After I call a kernel, I want the CPU to wait until it’s finished, then copy the results back to the host.

If I do something like:

   myKernel<<<grid, block, block.x*4*sizeof(int)>>>(dCurrentN);    

    CUT_CHECK_ERROR("Kernel execution failed");    

    CUDA_SAFE_CALL( cudaMemcpy( hCurrentN, dCurrentN, MemSize, cudaMemcpyDeviceToHost) );


The Memcpy will wait for the kernel to finish, as expected.

Everything runs fine, but the CPU spins using 100% while waiting.

I read this is to reduce latency… I can’t find that reference anymore, it may have been on the forum and not the docs.

I want the CPU to sleep while waiting, not poll.

I thought the solution was to call cudaThreadSynchronize() after the kernel.

If I add that, my program still runs fine but still uses 100% CPU.

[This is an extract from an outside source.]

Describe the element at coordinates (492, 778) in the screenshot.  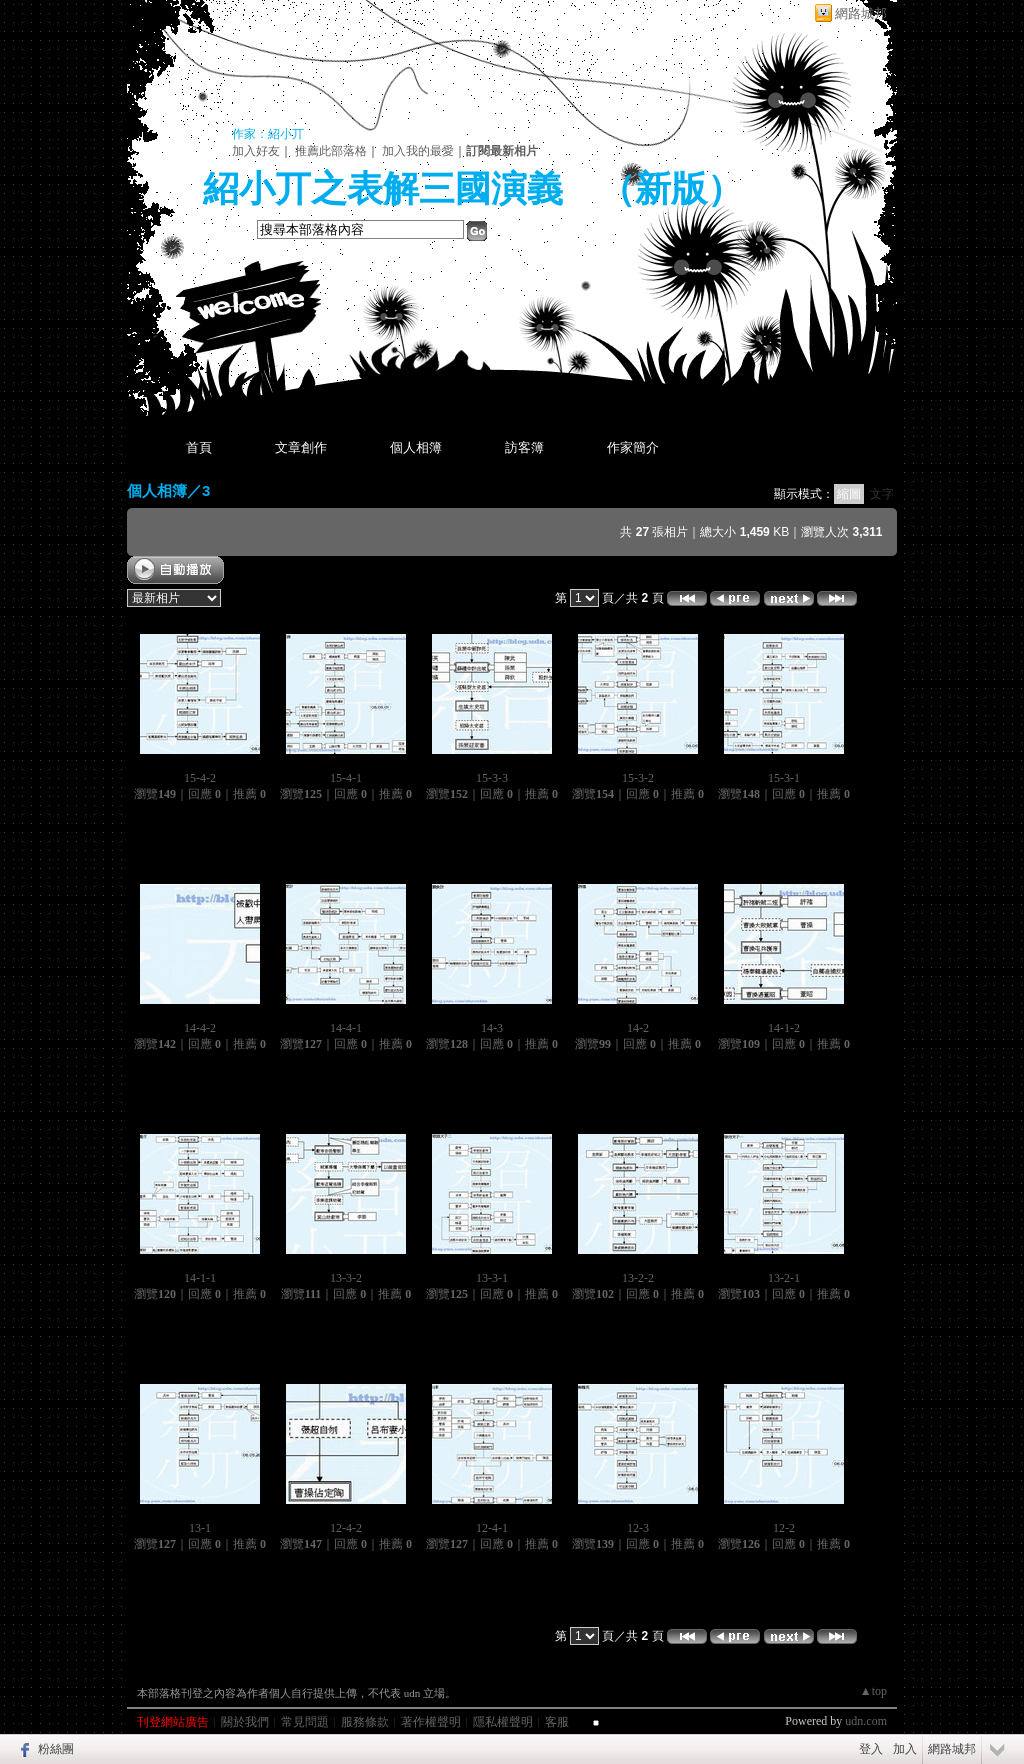
I see `15-3-3` at that location.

Currently I can hack an ugly short-term workaround to the pegged CPU by manually putting a Windows Sleep() call after the kernel… but that’s not what I want since that’s a hardwired time delay, bad for many reasons.

This is on an old G80 board as well as a new GX280, both using the latest CUDA 2.0 beta SDK on Windows XP.

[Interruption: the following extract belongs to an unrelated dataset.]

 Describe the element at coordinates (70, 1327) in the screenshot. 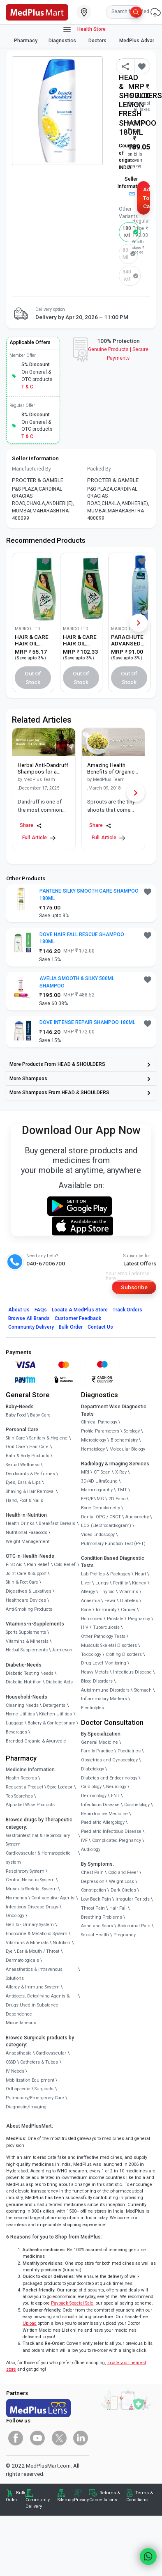

I see `Bulk Order` at that location.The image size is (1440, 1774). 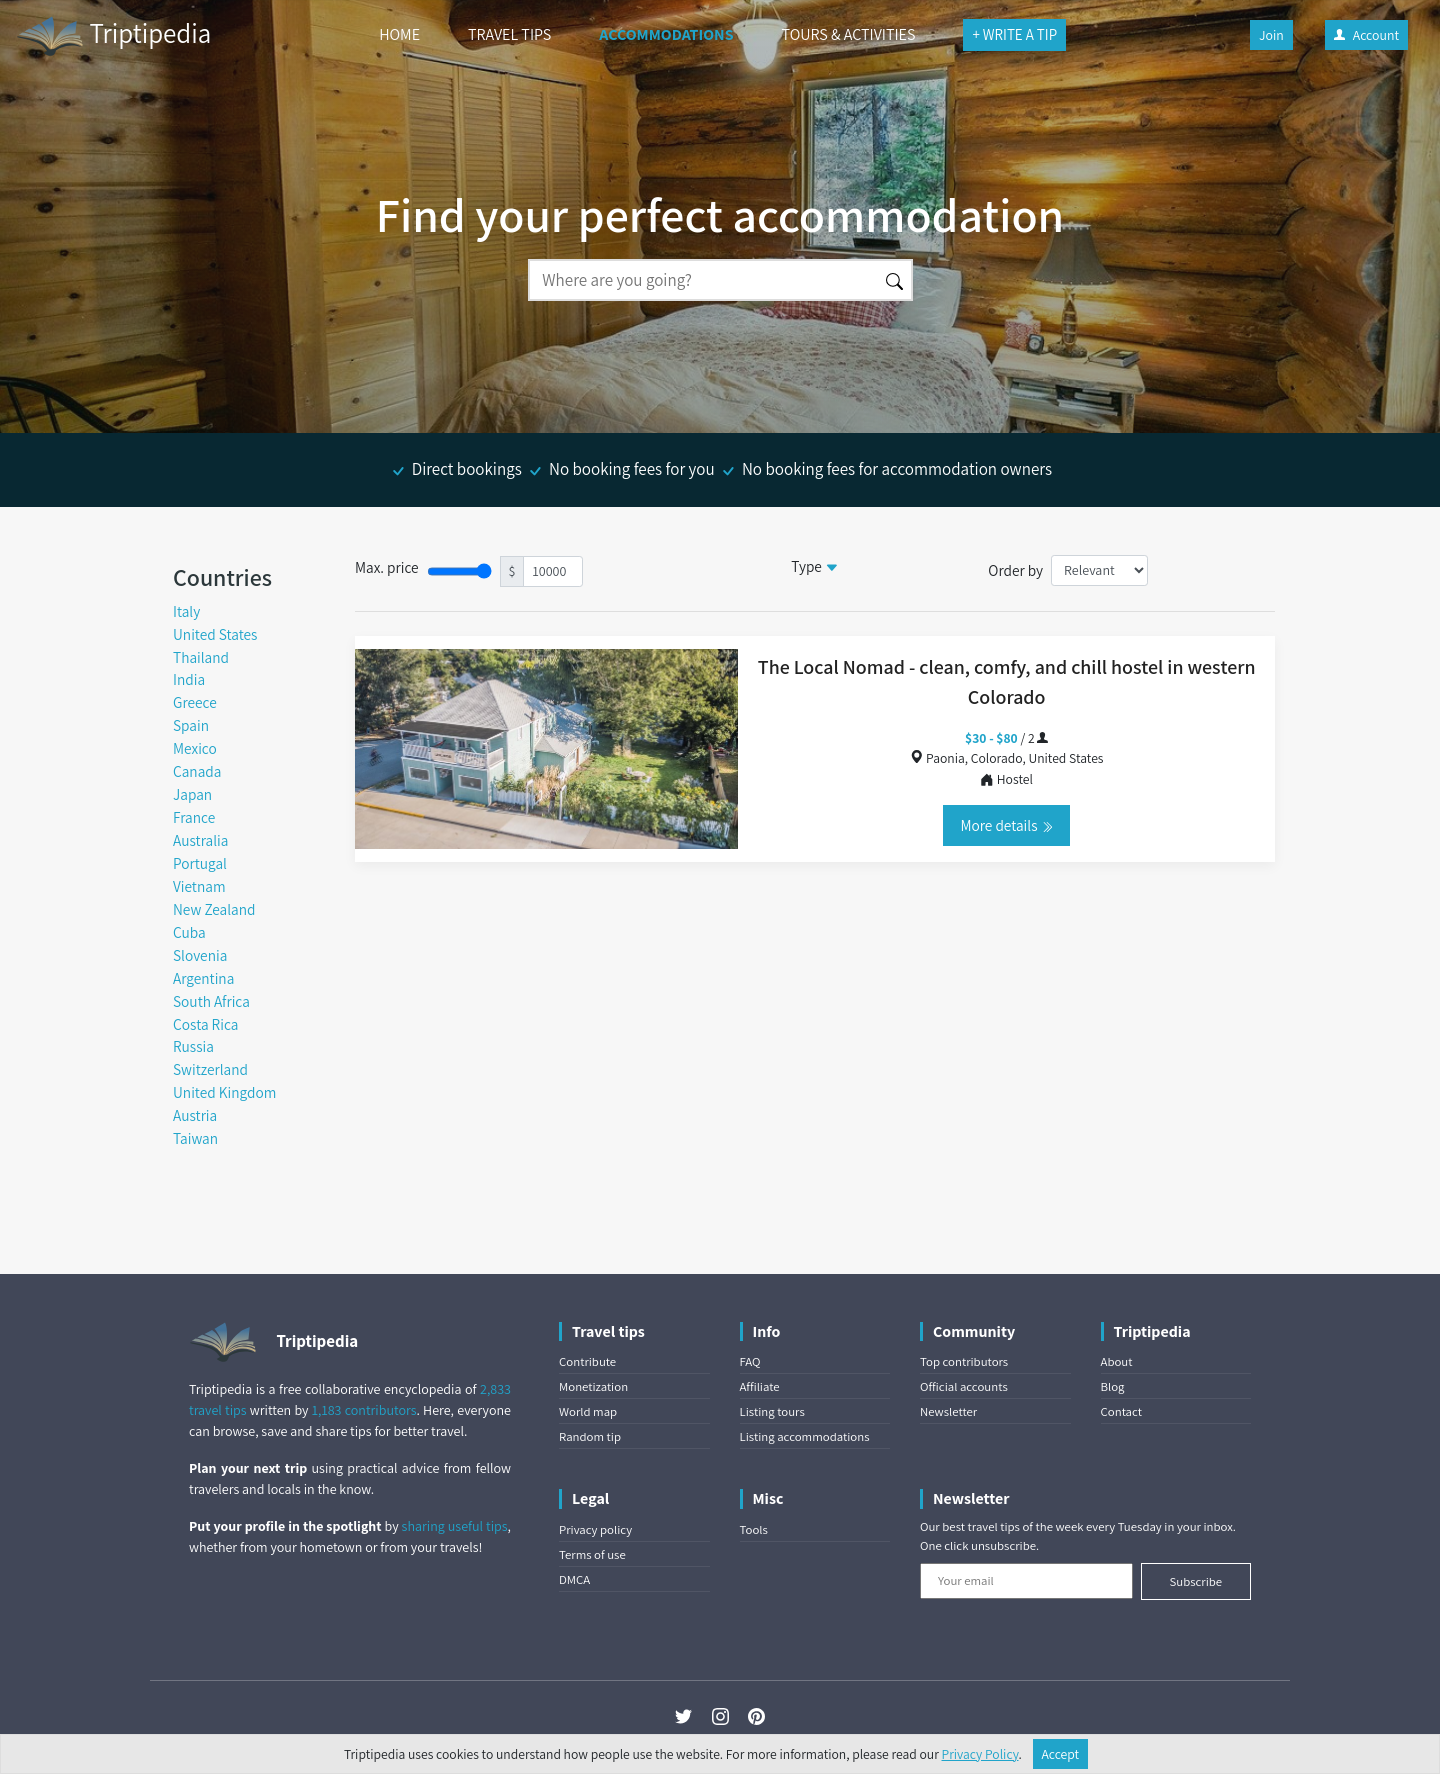 What do you see at coordinates (703, 280) in the screenshot?
I see `[Search]` at bounding box center [703, 280].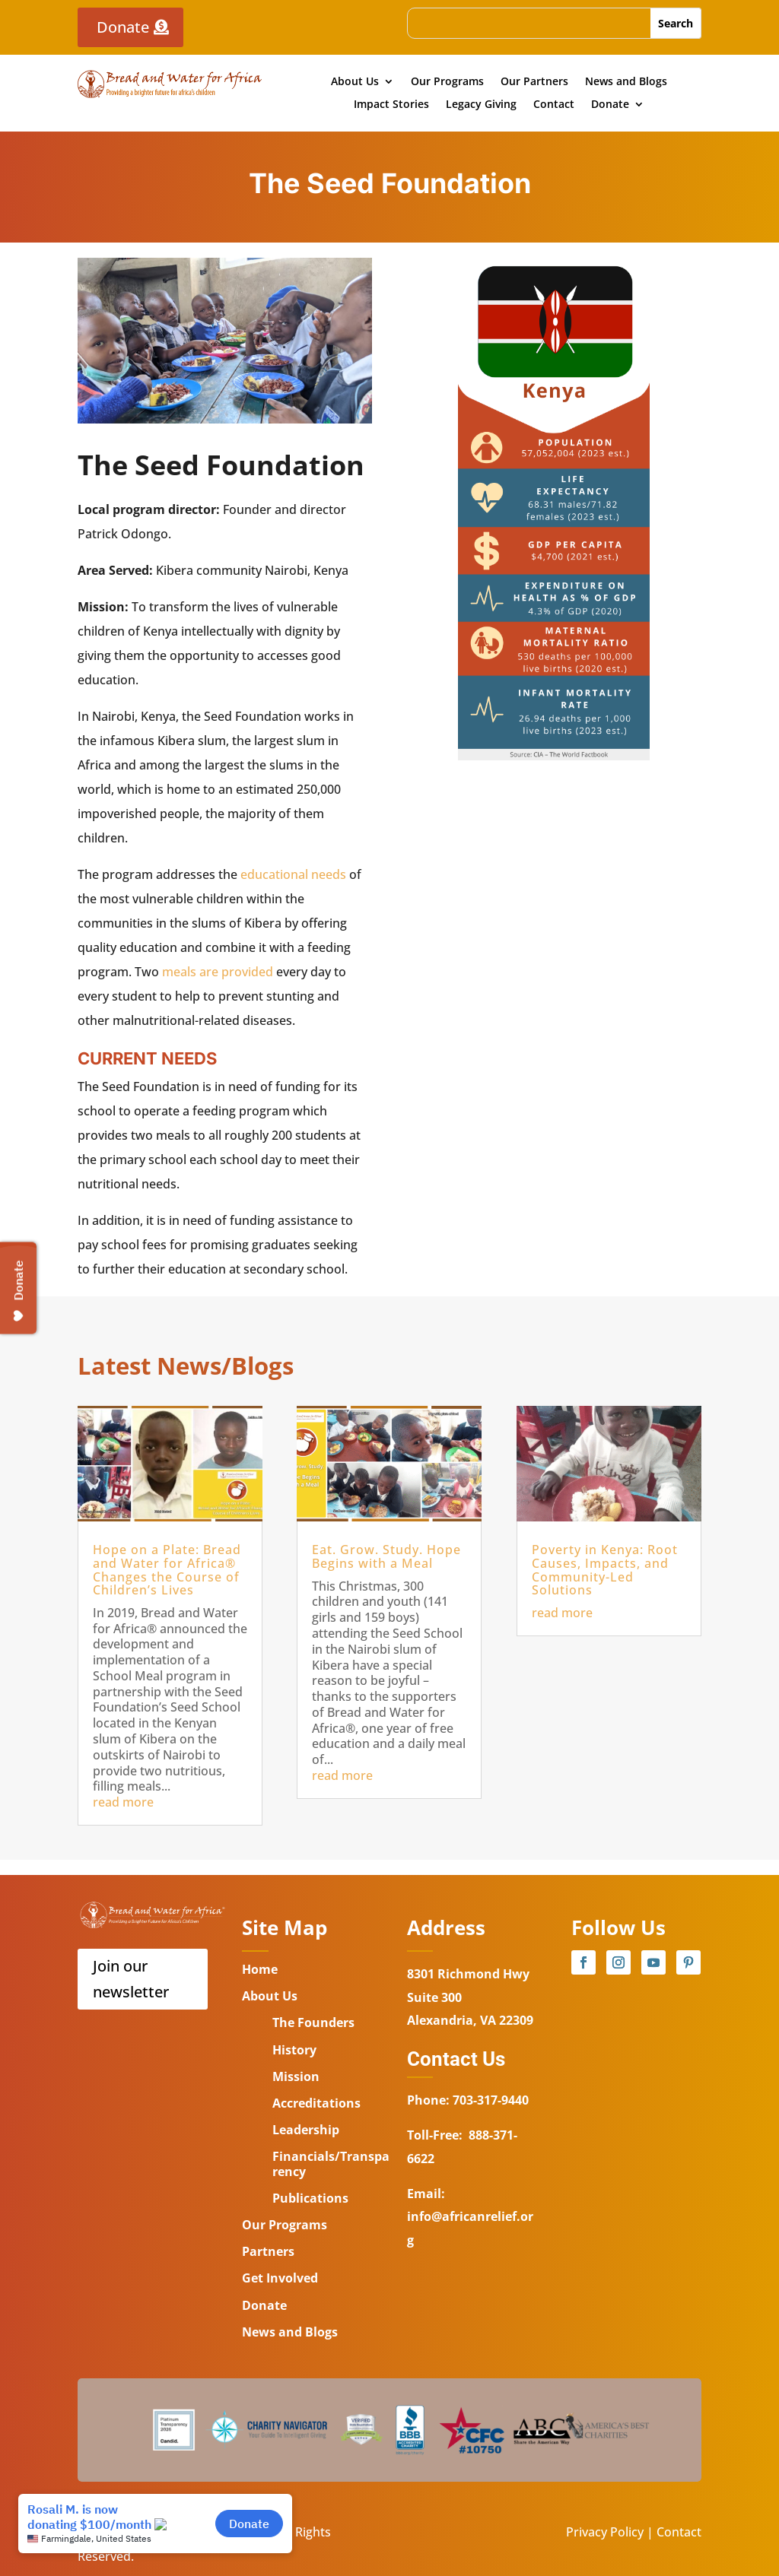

How can I avoid the 100% CPU while waiting for a kernel to finish?

Short answer:
cudaMemcpy has an implicit cudaThreadSynchronize in it. cudaThreadSynchronize spin waits for the kernel to finish to give you the absolute minimum possible latency between kernel finishing and your CPU code continuing.

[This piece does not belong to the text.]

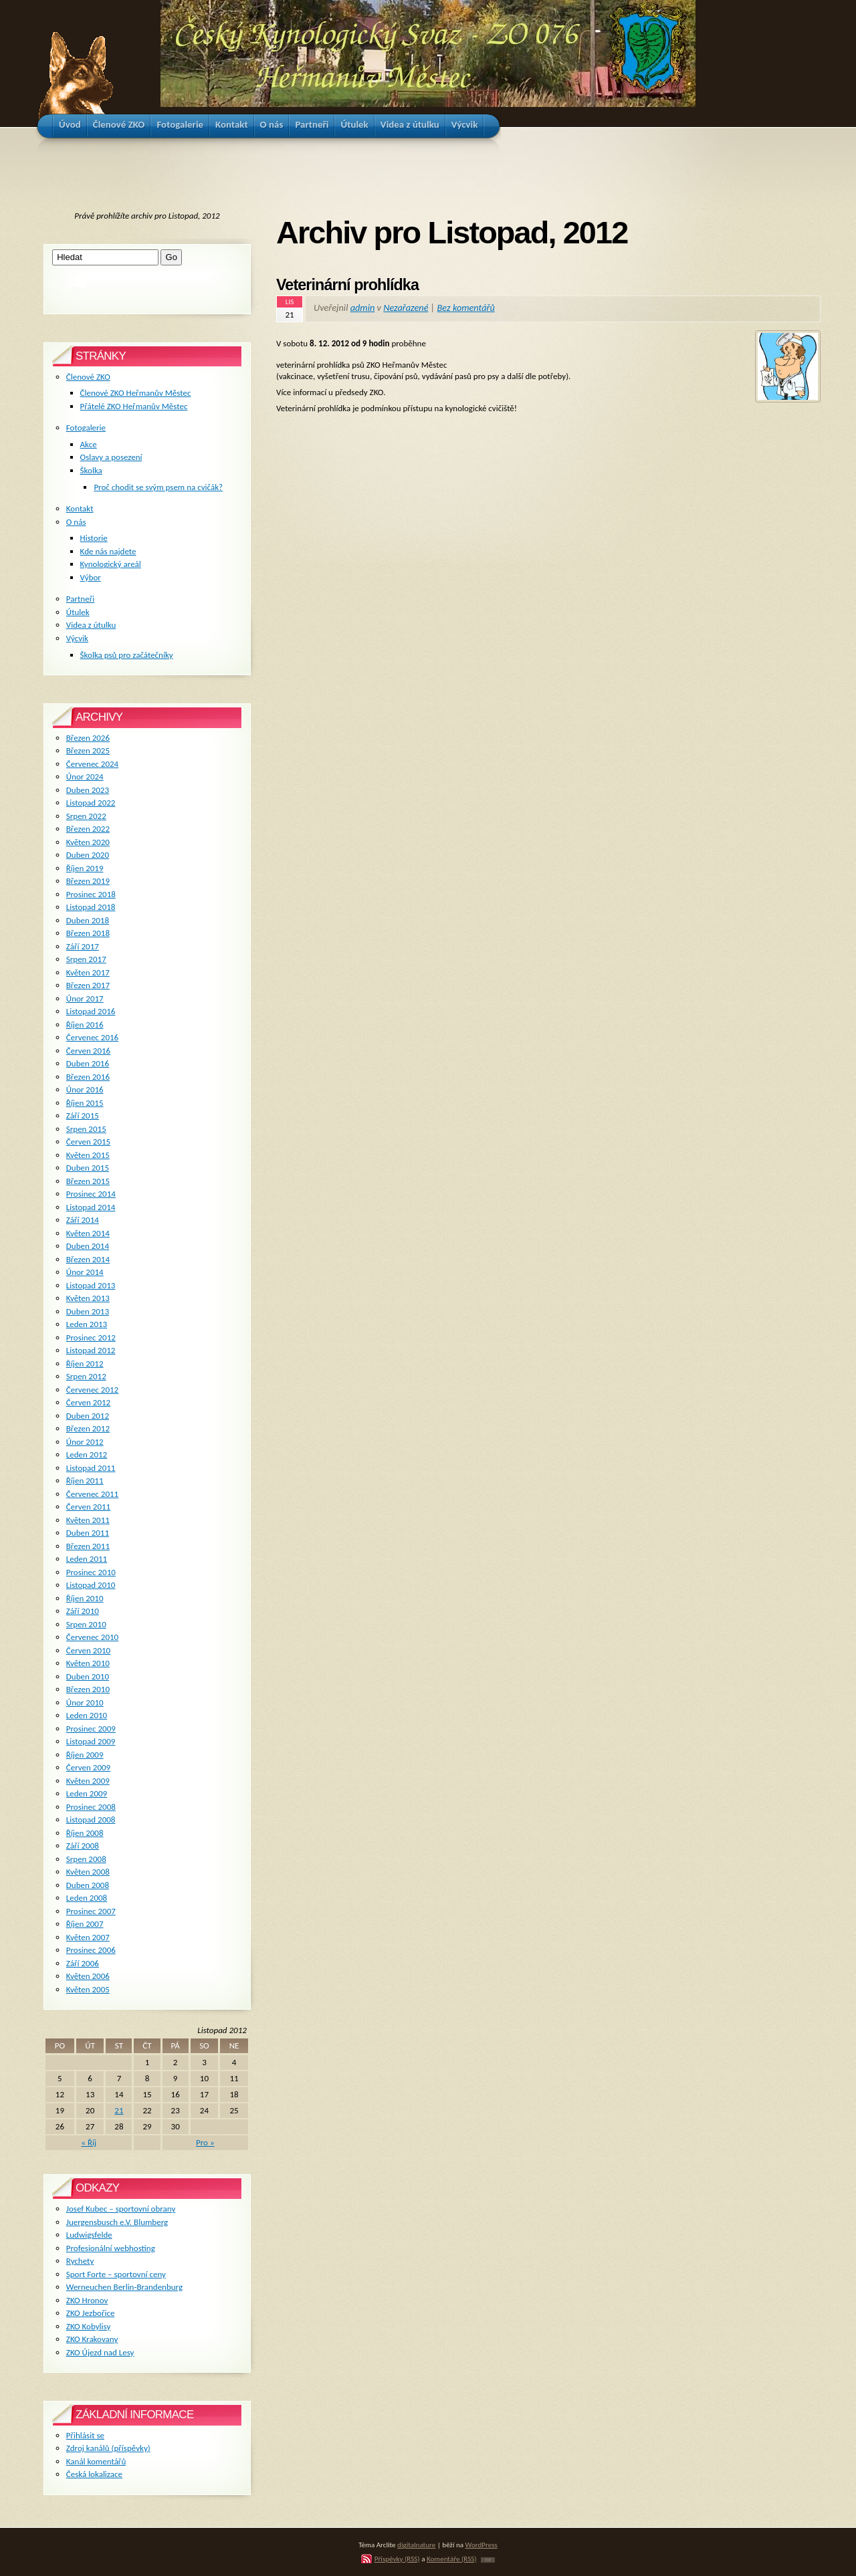 The width and height of the screenshot is (856, 2576). Describe the element at coordinates (92, 2339) in the screenshot. I see `ZKO Krakovany` at that location.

With CUDA 1.1 and newer, you can set an event after calling the kernel and then start a loop checking the status of cudaEventQuery. Inside the loop, put a nanosleep (I don’t know the equivalent windows function) or whatever you like. Latency will be greatly increased but you should no longer have 100% CPU usage.

Edit: The long answer is somewhere on the forums posted just after CUDA 1.1 was released. cudaEventQuery should be a good keyword to search for.

Thanks for the reply. The polling method with The Sleep works, but in Windows that has a 1ms minimum. That’s not great, it means my 2ms kernel often gets overslept and I lose throughput. Or, i can use EventSynchronize, and the CUDA drivers poll with 100%, and now my CPU heat and power is maxed out all day.

Feature request to nvidia: WaitForEvent(). Sleep the CPU until the event triggers. It may have more latency than the current Syncronize() commands, but hopefully better resolution than a manual Sleep() poll loop.

What’s the shortest nano-sleep in Linux? Windows’s 1ms is way too coarse.


In Linux 2.6, it looks like 1 ms is also the limit for most systems. This blog post mentions that shorter intervals can be obtained by using the real-time clock device:


It’s not portable like nanosleep(), since you have to read from /dev/rtc.

That definitly is outdated. While I can’t vouch for its accuracy, this one sounds more up-to-date:

Linux Highres timers

Oh, hey, that’s nice to see. I assume that patch made it into one of the later CUDA-supported Linux distributions.

For 2.0b2 I think so, newer Ubuntu versions should have it. Personally, I am using a newer, self-compiled kernel with SuSE 10.2 and it works fine too, except that you might have to integrate a patch into the driver installer for older driver versions.